Saved entries
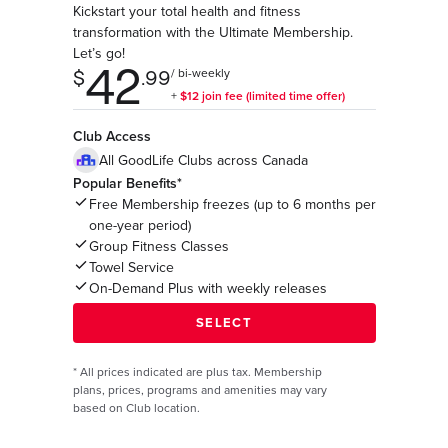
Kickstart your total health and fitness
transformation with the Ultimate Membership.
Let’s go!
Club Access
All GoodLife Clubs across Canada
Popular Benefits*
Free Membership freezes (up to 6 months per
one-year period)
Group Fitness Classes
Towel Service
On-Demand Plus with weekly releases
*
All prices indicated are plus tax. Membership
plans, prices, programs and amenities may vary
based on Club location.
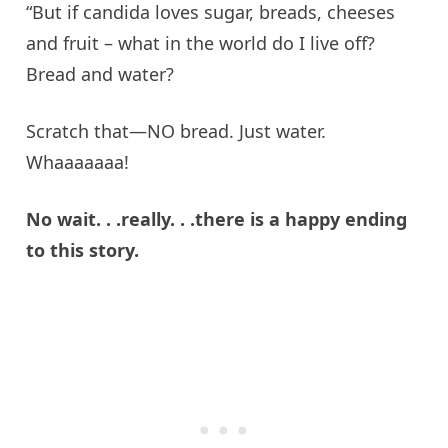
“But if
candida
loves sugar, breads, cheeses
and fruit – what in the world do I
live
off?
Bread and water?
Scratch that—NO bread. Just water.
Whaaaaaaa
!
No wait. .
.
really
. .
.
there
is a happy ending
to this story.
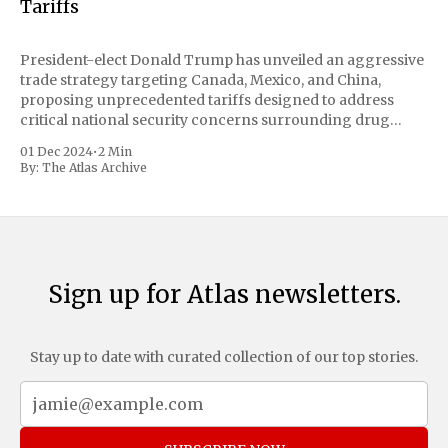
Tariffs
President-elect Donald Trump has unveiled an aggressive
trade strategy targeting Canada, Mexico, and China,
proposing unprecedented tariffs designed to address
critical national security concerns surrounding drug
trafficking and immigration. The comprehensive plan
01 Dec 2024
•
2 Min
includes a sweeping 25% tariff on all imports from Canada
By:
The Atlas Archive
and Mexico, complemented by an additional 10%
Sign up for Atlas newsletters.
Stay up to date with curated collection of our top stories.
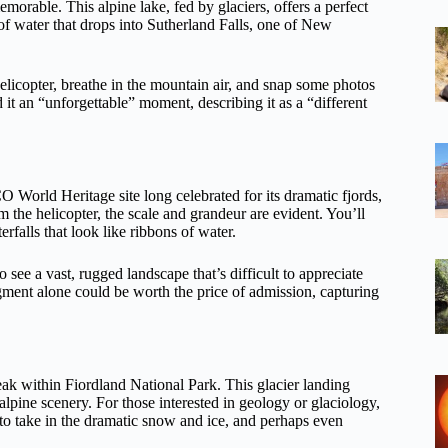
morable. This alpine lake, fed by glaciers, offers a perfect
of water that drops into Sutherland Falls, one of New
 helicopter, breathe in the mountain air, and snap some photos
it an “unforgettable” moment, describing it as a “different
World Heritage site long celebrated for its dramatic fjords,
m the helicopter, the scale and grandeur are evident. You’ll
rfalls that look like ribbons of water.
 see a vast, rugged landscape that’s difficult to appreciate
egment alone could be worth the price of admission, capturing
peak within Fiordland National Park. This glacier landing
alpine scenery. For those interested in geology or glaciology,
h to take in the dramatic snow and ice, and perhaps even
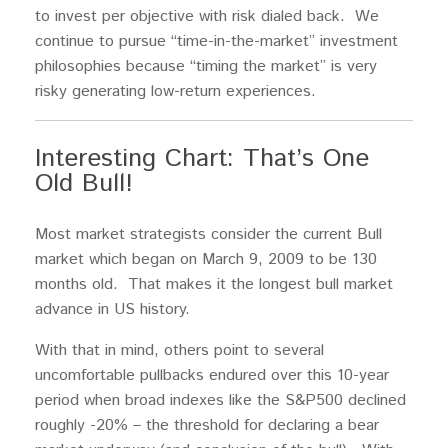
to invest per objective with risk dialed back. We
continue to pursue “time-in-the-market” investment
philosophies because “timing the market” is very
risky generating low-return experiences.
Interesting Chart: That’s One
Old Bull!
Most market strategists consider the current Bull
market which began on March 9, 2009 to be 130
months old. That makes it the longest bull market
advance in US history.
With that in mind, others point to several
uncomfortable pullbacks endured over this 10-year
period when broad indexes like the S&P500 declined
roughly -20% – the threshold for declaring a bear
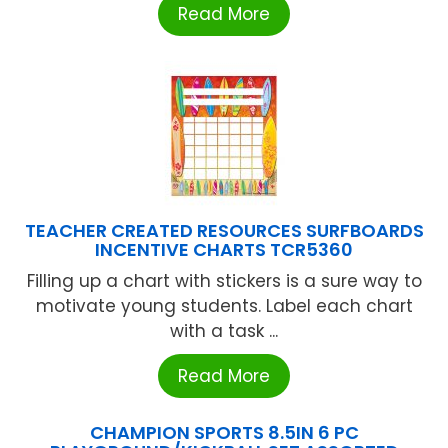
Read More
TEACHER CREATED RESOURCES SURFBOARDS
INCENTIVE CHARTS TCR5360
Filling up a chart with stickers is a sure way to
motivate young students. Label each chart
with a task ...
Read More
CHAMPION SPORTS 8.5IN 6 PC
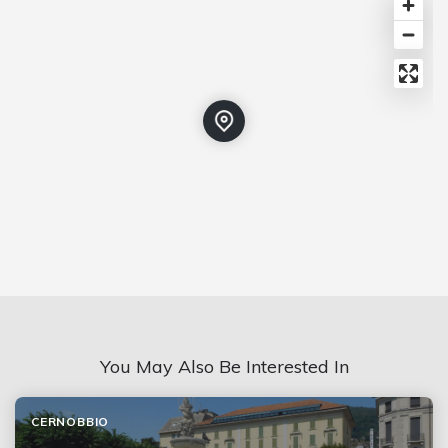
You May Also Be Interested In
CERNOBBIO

* * *

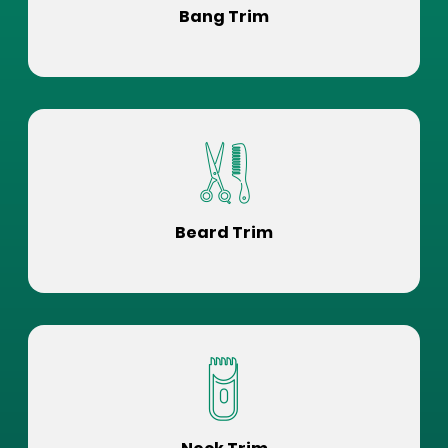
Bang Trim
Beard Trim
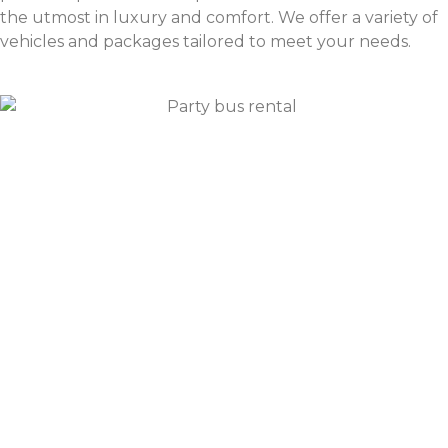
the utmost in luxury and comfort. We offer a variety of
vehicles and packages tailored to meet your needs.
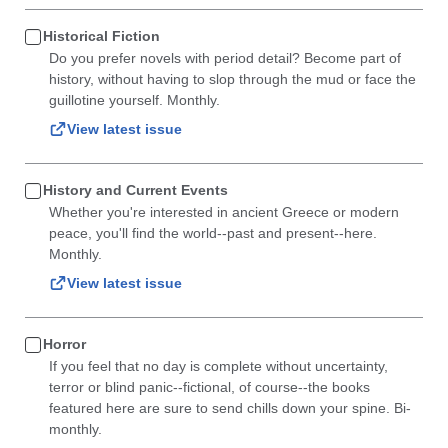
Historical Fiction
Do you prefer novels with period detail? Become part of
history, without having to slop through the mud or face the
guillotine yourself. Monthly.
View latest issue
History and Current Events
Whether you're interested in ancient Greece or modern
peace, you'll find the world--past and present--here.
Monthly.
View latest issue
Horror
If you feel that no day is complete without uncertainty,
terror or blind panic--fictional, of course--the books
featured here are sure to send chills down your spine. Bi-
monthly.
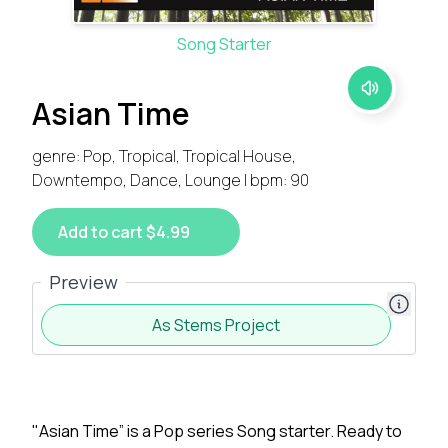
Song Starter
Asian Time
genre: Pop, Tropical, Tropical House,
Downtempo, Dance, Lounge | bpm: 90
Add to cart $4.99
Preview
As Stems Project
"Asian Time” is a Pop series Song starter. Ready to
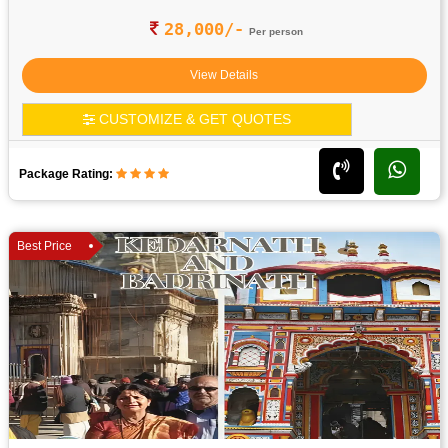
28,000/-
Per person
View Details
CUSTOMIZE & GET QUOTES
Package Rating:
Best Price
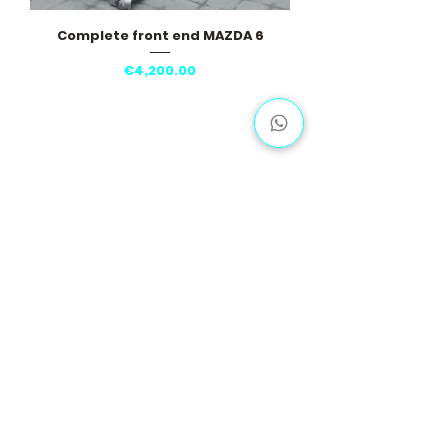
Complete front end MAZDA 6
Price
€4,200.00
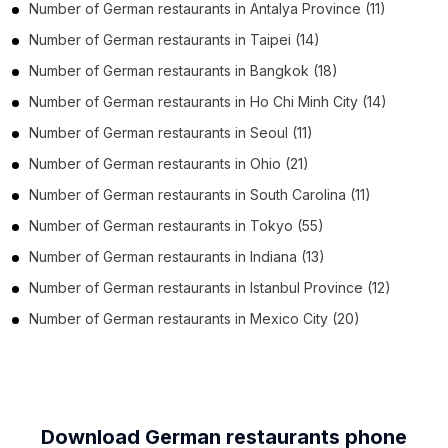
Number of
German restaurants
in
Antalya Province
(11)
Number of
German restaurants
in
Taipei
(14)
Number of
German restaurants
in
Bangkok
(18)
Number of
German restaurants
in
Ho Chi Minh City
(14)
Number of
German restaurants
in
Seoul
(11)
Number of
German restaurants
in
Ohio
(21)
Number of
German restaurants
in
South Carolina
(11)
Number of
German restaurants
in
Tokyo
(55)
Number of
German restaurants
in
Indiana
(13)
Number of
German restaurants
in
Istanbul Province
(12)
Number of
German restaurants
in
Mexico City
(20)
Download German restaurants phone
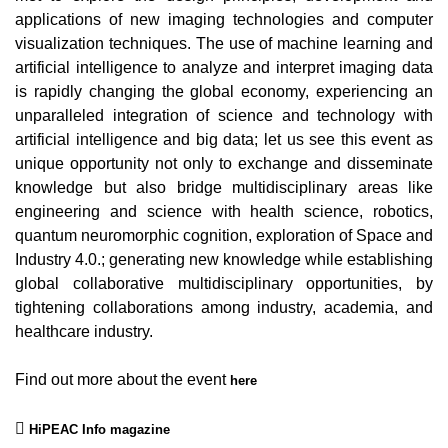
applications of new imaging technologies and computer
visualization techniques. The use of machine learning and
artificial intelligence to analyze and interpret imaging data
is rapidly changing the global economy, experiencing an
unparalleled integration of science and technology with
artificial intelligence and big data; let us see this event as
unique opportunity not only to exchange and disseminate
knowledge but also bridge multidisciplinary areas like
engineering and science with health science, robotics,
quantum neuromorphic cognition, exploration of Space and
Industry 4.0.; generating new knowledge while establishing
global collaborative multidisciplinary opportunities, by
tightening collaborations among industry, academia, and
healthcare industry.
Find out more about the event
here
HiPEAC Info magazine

==

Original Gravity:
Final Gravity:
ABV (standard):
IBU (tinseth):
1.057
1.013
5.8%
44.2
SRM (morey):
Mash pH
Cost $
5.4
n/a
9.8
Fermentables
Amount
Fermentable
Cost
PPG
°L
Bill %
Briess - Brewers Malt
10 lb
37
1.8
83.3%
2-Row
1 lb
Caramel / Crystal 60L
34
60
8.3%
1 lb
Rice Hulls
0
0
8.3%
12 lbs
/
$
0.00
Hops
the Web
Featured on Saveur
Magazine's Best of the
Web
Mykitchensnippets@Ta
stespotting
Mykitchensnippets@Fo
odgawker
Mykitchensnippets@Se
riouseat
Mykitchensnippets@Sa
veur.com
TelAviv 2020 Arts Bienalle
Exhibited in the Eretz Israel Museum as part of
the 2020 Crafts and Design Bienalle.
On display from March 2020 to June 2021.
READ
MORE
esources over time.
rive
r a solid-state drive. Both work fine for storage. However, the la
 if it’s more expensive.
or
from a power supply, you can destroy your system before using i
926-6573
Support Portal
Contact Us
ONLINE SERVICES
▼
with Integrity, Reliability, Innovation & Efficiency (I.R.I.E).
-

▶ WORK TO BE COMPLETED
Where a picture appears in the records above, omit it, and transcribe exactly the stretch of lines from the one with "Kickstart your total health and fitness" through the one with "The Atlas Archive".

▶ FINISHED TASK
Kickstart your total health and fitness
transformation with the Ultimate Membership.
Let’s go!
Club Access
All GoodLife Clubs across Canada
Popular Benefits*
Free Membership freezes (up to 6 months per
one-year period)
Group Fitness Classes
Towel Service
On-Demand Plus with weekly releases
*
All prices indicated are plus tax. Membership
plans, prices, programs and amenities may vary
based on Club location.
“But if
candida
loves sugar, breads, cheeses
and fruit – what in the world do I
live
off?
Bread and water?
Scratch that—NO bread. Just water.
Whaaaaaaa
!
No wait. .
.
really
. .
.
there
is a happy ending
to this story.
Tariffs
President-elect Donald Trump has unveiled an aggressive
trade strategy targeting Canada, Mexico, and China,
proposing unprecedented tariffs designed to address
critical national security concerns surrounding drug
trafficking and immigration. The comprehensive plan
01 Dec 2024
•
2 Min
includes a sweeping 25% tariff on all imports from Canada
By:
The Atlas Archive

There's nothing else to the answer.